### WHAT IS NEEDED
Copy out all lines of the listing below that hold "sales".

### DATA UNDER STUDY
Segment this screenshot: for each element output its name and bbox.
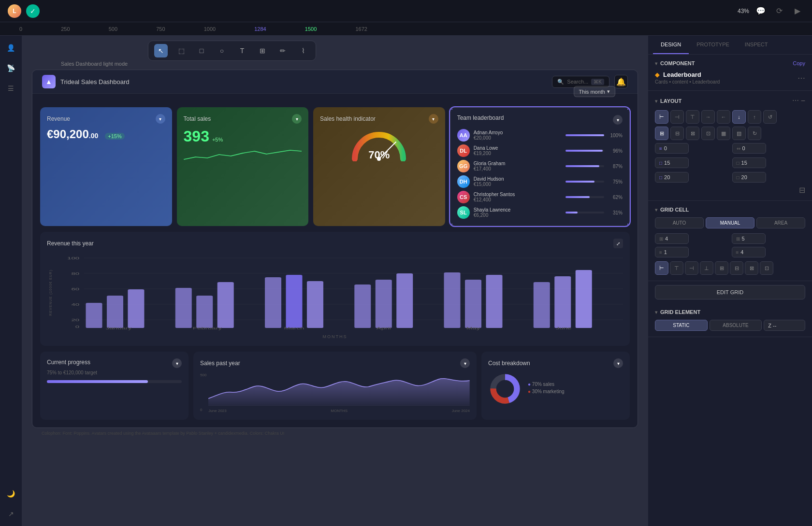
component-options-icon[interactable]: ⋯: [798, 73, 805, 83]
cell-align-tr[interactable]: ⊣: [685, 261, 698, 275]
mode-auto[interactable]: AUTO: [655, 217, 704, 228]
tab-design[interactable]: DESIGN: [653, 36, 689, 54]
cell-align-mr[interactable]: ⊟: [730, 261, 743, 275]
user-avatar[interactable]: L: [8, 4, 21, 18]
tool-image[interactable]: ⊞: [256, 44, 269, 57]
tool-circle[interactable]: ○: [215, 44, 229, 57]
element-absolute[interactable]: ABSOLUTE: [710, 320, 762, 331]
mode-area[interactable]: AREA: [756, 217, 805, 228]
sidebar-icon-export[interactable]: ↗: [4, 507, 18, 521]
padding-h-input[interactable]: □ 15: [655, 157, 689, 168]
lock-aspect-icon[interactable]: ⊟: [799, 185, 805, 195]
revenue-dropdown[interactable]: ▾: [156, 114, 165, 124]
distribute-h[interactable]: →: [701, 110, 715, 124]
cell-align-mc[interactable]: ⊞: [715, 261, 728, 275]
tab-inspect[interactable]: INSPECT: [737, 36, 776, 54]
grid-element-section: ▾ GRID ELEMENT STATIC ABSOLUTE Z --: [648, 303, 812, 337]
refresh-btn[interactable]: ↻: [748, 127, 761, 140]
align-up[interactable]: ↑: [748, 110, 761, 124]
layout-more-icon[interactable]: ⋯: [792, 97, 799, 105]
grid-col-input[interactable]: ⊞ 4: [655, 233, 689, 244]
sales-dropdown[interactable]: ▾: [292, 114, 302, 124]
element-z[interactable]: Z --: [764, 320, 805, 331]
spacing-v-input[interactable]: □ 20: [732, 172, 766, 183]
align-top-center[interactable]: ⊟: [670, 127, 684, 140]
tool-frame[interactable]: ⬚: [174, 44, 188, 57]
sidebar-icon-user[interactable]: 👤: [4, 41, 18, 55]
list-item: DH David Hudson €15,000 75%: [457, 175, 623, 188]
svg-rect-18: [218, 282, 234, 328]
comment-icon[interactable]: 💬: [754, 4, 768, 18]
svg-rect-16: [175, 288, 192, 328]
tool-cursor[interactable]: ↖: [154, 44, 168, 57]
svg-rect-28: [534, 282, 550, 328]
edit-grid-button[interactable]: EDIT GRID: [655, 285, 805, 299]
this-month-button[interactable]: This month ▾: [574, 86, 615, 97]
svg-rect-22: [354, 284, 371, 328]
cell-align-bc[interactable]: ⊡: [760, 261, 773, 275]
history-icon[interactable]: ⟳: [772, 4, 786, 18]
tool-text[interactable]: T: [235, 44, 249, 57]
sidebar-icon-menu[interactable]: ☰: [4, 81, 18, 96]
svg-rect-15: [128, 289, 144, 328]
align-mid-center[interactable]: ▦: [717, 127, 730, 140]
list-item: DL Dana Lowe €19,200 96%: [457, 144, 623, 157]
align-down[interactable]: ↓: [732, 110, 746, 124]
handle-tr[interactable]: [627, 107, 630, 110]
mode-manual[interactable]: MANUAL: [706, 217, 754, 228]
expand-btn[interactable]: ⤢: [613, 239, 623, 248]
sparkline: [184, 147, 302, 162]
revenue-section: Revenue this year ⤢ REVENUE (1000€ EUR): [40, 232, 630, 346]
list-item: SL Shayla Lawrence €6,200 31%: [457, 206, 623, 219]
copy-button[interactable]: Copy: [793, 60, 805, 66]
breakdown-dropdown[interactable]: ▾: [613, 358, 623, 368]
play-icon[interactable]: ▶: [791, 4, 804, 18]
align-center-h[interactable]: ⊣: [670, 110, 684, 124]
past-sales-dropdown[interactable]: ▾: [460, 358, 470, 368]
align-mid-left[interactable]: ⊡: [701, 127, 715, 140]
svg-rect-30: [576, 270, 592, 328]
progress-dropdown[interactable]: ▾: [172, 358, 182, 368]
spacing-h-input[interactable]: □ 20: [655, 172, 689, 183]
sidebar-icon-moon[interactable]: 🌙: [4, 486, 18, 501]
grid-cell-modes: AUTO MANUAL AREA: [655, 217, 805, 228]
cell-align-tc[interactable]: ⊤: [670, 261, 683, 275]
gap-y-input[interactable]: ⇔ 0: [732, 143, 766, 154]
svg-text:January: January: [106, 326, 132, 330]
padding-v-input[interactable]: □ 15: [732, 157, 766, 168]
handle-bl[interactable]: [450, 224, 452, 226]
tool-rect[interactable]: □: [195, 44, 208, 57]
cell-align-br[interactable]: ⊠: [745, 261, 758, 275]
grid-row-span-input[interactable]: ≡ 4: [732, 247, 766, 257]
element-static[interactable]: STATIC: [655, 320, 708, 331]
sidebar-icon-analytics[interactable]: 📡: [4, 61, 18, 75]
grid-cell-section: ▾ GRID CELL AUTO MANUAL AREA ⊞ 4 ⊞ 5: [648, 201, 812, 281]
tab-prototype[interactable]: PROTOTYPE: [689, 36, 737, 54]
rotate-btn[interactable]: ↺: [763, 110, 777, 124]
handle-br[interactable]: [627, 224, 630, 226]
align-right[interactable]: ⊤: [686, 110, 699, 124]
svg-text:80: 80: [71, 271, 79, 276]
distribute-v[interactable]: ←: [717, 110, 730, 124]
align-top-right[interactable]: ⊠: [686, 127, 699, 140]
align-mid-right[interactable]: ▧: [732, 127, 746, 140]
svg-text:June: June: [556, 326, 572, 330]
leaderboard-dropdown[interactable]: ▾: [613, 115, 623, 125]
tool-line[interactable]: ⌇: [296, 44, 310, 57]
health-dropdown[interactable]: ▾: [429, 114, 438, 124]
align-left[interactable]: ⊢: [655, 110, 668, 124]
panel-tabs: DESIGN PROTOTYPE INSPECT: [648, 36, 812, 55]
grid-row-input[interactable]: ≡ 1: [655, 247, 689, 257]
grid-span-input[interactable]: ⊞ 5: [732, 233, 766, 244]
layout-minus-icon[interactable]: −: [801, 97, 805, 105]
handle-tl[interactable]: [450, 107, 452, 110]
gap-x-input[interactable]: ≡ 0: [655, 143, 689, 154]
x-axis-label: MONTHS: [47, 334, 623, 339]
list-item: CS Christopher Santos €12,400 62%: [457, 191, 623, 203]
cell-align-tl[interactable]: ⊢: [655, 261, 668, 275]
cell-align-ml[interactable]: ⊥: [700, 261, 713, 275]
notification-btn[interactable]: 🔔: [614, 75, 628, 88]
tool-pen[interactable]: ✏: [276, 44, 290, 57]
align-top-left[interactable]: ⊞: [655, 127, 668, 140]
sales-value: 393: [184, 128, 209, 145]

### OUTPUT OF THE EXERCISE
sales-dropdown[interactable]: ▾: [292, 114, 302, 124]
past-sales-dropdown[interactable]: ▾: [460, 358, 470, 368]
sales-value: 393: [184, 128, 209, 145]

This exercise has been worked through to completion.